====== Source records ======

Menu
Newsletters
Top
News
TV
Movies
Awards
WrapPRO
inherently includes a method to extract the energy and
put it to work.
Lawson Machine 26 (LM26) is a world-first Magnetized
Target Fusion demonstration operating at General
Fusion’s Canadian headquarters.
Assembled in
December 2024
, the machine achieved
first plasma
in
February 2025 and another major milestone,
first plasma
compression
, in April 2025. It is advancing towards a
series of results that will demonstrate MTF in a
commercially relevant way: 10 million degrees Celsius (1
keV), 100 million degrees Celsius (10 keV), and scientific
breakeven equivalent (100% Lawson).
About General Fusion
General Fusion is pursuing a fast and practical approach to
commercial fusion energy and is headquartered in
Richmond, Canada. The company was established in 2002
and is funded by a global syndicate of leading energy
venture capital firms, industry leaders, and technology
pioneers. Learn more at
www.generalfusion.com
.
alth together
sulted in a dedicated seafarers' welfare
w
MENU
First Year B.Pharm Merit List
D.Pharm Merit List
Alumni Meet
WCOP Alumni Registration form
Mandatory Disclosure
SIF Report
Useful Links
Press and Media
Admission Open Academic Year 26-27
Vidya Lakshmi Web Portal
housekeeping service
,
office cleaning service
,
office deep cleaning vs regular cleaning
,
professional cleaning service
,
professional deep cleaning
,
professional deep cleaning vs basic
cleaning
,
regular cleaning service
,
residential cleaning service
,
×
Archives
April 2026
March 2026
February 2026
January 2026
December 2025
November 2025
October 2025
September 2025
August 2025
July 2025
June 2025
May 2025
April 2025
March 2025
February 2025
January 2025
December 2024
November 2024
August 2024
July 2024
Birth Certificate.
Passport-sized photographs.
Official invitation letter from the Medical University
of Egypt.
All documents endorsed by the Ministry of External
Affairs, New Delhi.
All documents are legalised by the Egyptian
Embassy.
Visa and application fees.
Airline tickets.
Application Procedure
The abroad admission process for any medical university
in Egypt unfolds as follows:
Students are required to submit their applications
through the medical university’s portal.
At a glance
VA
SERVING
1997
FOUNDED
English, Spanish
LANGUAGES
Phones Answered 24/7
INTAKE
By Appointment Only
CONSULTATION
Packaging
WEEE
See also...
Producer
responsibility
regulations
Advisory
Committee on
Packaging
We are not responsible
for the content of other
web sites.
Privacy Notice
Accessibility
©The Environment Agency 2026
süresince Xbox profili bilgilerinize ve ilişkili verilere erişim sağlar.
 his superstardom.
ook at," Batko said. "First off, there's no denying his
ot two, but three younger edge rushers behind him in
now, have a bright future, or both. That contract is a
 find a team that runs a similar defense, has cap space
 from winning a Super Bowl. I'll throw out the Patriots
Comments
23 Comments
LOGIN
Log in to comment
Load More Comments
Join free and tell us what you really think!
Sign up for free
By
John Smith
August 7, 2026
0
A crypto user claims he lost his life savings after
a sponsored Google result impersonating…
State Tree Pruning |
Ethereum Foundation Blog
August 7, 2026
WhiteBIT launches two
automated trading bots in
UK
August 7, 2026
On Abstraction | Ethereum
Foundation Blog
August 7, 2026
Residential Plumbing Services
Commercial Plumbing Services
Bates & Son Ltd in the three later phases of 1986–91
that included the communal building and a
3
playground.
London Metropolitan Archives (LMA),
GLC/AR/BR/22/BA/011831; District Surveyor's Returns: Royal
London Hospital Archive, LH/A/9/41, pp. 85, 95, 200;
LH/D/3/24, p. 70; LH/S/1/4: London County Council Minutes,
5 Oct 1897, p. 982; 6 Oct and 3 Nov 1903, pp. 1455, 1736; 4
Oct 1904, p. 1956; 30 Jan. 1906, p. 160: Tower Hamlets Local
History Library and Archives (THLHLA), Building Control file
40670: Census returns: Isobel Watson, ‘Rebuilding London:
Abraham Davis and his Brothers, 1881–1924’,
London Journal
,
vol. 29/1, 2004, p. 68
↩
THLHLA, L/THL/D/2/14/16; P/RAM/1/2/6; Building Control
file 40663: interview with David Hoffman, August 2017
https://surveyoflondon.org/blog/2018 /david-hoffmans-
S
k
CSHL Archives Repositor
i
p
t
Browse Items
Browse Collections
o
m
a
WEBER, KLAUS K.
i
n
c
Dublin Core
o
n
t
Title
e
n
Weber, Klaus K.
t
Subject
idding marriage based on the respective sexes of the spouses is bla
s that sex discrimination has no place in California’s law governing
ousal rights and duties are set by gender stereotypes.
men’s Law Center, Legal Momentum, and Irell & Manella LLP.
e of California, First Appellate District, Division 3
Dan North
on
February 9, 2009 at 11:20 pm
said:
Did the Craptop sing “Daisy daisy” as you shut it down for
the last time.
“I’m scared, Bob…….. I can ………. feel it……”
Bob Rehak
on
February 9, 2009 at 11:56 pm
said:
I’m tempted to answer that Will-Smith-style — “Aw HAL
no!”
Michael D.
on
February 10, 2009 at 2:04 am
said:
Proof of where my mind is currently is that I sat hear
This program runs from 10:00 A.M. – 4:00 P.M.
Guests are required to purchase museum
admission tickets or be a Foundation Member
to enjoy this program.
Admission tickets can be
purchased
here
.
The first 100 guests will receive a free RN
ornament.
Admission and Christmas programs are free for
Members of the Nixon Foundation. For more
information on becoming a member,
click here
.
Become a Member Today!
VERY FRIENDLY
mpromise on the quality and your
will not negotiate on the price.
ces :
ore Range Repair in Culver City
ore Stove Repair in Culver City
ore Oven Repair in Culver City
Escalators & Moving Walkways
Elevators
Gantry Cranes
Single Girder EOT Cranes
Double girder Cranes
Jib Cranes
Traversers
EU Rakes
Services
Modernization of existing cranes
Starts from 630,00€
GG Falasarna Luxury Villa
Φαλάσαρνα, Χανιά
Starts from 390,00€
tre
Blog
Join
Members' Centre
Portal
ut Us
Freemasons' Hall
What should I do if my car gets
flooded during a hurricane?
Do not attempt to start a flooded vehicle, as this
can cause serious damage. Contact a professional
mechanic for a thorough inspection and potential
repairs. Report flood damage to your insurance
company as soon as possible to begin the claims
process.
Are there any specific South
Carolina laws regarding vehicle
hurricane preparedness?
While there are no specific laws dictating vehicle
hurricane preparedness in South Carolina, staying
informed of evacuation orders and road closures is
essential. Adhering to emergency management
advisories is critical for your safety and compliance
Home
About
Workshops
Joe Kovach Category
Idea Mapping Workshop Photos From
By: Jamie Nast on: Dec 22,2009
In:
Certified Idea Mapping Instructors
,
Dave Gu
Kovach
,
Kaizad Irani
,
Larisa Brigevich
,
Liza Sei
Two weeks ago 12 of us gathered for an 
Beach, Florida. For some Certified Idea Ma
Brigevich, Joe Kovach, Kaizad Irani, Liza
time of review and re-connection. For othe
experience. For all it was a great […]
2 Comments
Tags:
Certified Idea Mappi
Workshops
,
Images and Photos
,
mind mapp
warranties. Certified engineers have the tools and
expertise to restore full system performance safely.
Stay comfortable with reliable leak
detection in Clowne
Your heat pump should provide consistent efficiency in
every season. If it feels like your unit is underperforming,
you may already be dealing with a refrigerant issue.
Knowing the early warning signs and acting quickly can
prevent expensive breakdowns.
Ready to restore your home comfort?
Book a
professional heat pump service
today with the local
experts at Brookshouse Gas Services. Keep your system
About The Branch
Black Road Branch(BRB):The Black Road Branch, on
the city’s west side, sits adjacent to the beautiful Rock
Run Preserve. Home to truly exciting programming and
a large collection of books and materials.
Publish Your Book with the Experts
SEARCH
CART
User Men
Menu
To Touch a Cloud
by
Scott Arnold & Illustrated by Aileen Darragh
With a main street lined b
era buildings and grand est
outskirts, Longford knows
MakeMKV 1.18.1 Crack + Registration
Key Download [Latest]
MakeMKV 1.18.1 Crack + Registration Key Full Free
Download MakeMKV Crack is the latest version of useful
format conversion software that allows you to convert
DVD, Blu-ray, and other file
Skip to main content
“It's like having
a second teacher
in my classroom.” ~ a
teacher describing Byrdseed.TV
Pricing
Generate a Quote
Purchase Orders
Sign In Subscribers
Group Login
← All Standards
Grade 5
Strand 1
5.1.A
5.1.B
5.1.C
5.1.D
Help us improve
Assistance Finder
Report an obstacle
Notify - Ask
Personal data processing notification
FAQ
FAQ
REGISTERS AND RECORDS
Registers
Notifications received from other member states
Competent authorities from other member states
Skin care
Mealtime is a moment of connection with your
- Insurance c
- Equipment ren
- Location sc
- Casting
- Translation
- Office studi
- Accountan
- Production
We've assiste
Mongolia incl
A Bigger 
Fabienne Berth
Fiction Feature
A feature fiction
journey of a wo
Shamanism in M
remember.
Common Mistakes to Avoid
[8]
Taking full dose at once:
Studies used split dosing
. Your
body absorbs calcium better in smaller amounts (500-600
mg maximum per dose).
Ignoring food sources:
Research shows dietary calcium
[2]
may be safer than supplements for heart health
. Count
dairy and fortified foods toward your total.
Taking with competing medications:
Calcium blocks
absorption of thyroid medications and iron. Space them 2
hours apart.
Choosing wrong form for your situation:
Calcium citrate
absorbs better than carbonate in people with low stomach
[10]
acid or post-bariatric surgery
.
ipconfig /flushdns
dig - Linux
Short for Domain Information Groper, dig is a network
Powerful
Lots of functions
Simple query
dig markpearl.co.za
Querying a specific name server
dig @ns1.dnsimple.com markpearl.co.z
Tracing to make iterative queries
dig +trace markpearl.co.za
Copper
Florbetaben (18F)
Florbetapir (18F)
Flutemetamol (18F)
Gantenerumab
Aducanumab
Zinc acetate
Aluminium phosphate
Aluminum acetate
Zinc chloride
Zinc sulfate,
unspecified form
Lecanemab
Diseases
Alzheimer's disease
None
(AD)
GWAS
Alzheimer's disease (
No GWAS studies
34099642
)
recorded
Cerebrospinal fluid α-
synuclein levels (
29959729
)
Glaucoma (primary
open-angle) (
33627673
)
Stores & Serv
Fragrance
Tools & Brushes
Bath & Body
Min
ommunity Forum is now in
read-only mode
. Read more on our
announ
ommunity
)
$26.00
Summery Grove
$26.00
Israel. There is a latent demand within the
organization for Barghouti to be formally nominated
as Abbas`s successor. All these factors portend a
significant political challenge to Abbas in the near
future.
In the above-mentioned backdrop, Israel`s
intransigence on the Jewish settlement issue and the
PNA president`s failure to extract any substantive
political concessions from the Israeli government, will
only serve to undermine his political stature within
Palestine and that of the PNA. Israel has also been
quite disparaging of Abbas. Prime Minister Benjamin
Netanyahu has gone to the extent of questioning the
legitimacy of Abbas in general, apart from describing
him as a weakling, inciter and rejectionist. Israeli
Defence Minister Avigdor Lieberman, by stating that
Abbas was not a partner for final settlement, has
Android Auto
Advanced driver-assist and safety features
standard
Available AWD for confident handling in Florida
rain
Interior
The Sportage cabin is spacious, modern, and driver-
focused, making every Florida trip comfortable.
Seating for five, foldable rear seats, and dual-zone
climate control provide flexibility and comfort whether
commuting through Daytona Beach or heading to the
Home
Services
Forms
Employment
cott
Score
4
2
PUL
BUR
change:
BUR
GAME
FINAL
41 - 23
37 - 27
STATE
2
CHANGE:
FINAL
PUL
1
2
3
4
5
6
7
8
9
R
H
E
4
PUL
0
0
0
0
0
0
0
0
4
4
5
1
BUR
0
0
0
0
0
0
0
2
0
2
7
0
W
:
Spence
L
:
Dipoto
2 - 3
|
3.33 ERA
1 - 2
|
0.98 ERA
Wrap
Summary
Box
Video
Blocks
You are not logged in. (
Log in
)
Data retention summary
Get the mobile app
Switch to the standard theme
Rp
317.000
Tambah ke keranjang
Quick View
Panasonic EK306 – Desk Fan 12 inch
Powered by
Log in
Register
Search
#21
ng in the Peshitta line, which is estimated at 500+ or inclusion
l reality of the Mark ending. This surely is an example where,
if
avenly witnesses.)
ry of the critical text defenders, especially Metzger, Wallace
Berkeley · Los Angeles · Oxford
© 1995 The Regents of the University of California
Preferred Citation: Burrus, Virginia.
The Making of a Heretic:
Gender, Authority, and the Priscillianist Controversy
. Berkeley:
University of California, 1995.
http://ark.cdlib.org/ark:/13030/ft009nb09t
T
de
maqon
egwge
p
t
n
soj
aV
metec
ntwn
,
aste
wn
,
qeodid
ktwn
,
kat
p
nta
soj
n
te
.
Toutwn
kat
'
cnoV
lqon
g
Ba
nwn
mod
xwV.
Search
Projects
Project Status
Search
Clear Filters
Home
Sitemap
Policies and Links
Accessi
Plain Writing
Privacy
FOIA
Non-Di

======

**Assignment:**
Print the first line of the records above and each line after it, exactly, through the line with "November 2024".

**Task response:**
Menu
Newsletters
Top
News
TV
Movies
Awards
WrapPRO
inherently includes a method to extract the energy and
put it to work.
Lawson Machine 26 (LM26) is a world-first Magnetized
Target Fusion demonstration operating at General
Fusion’s Canadian headquarters.
Assembled in
December 2024
, the machine achieved
first plasma
in
February 2025 and another major milestone,
first plasma
compression
, in April 2025. It is advancing towards a
series of results that will demonstrate MTF in a
commercially relevant way: 10 million degrees Celsius (1
keV), 100 million degrees Celsius (10 keV), and scientific
breakeven equivalent (100% Lawson).
About General Fusion
General Fusion is pursuing a fast and practical approach to
commercial fusion energy and is headquartered in
Richmond, Canada. The company was established in 2002
and is funded by a global syndicate of leading energy
venture capital firms, industry leaders, and technology
pioneers. Learn more at
www.generalfusion.com
.
alth together
sulted in a dedicated seafarers' welfare
w
MENU
First Year B.Pharm Merit List
D.Pharm Merit List
Alumni Meet
WCOP Alumni Registration form
Mandatory Disclosure
SIF Report
Useful Links
Press and Media
Admission Open Academic Year 26-27
Vidya Lakshmi Web Portal
housekeeping service
,
office cleaning service
,
office deep cleaning vs regular cleaning
,
professional cleaning service
,
professional deep cleaning
,
professional deep cleaning vs basic
cleaning
,
regular cleaning service
,
residential cleaning service
,
×
Archives
April 2026
March 2026
February 2026
January 2026
December 2025
November 2025
October 2025
September 2025
August 2025
July 2025
June 2025
May 2025
April 2025
March 2025
February 2025
January 2025
December 2024
November 2024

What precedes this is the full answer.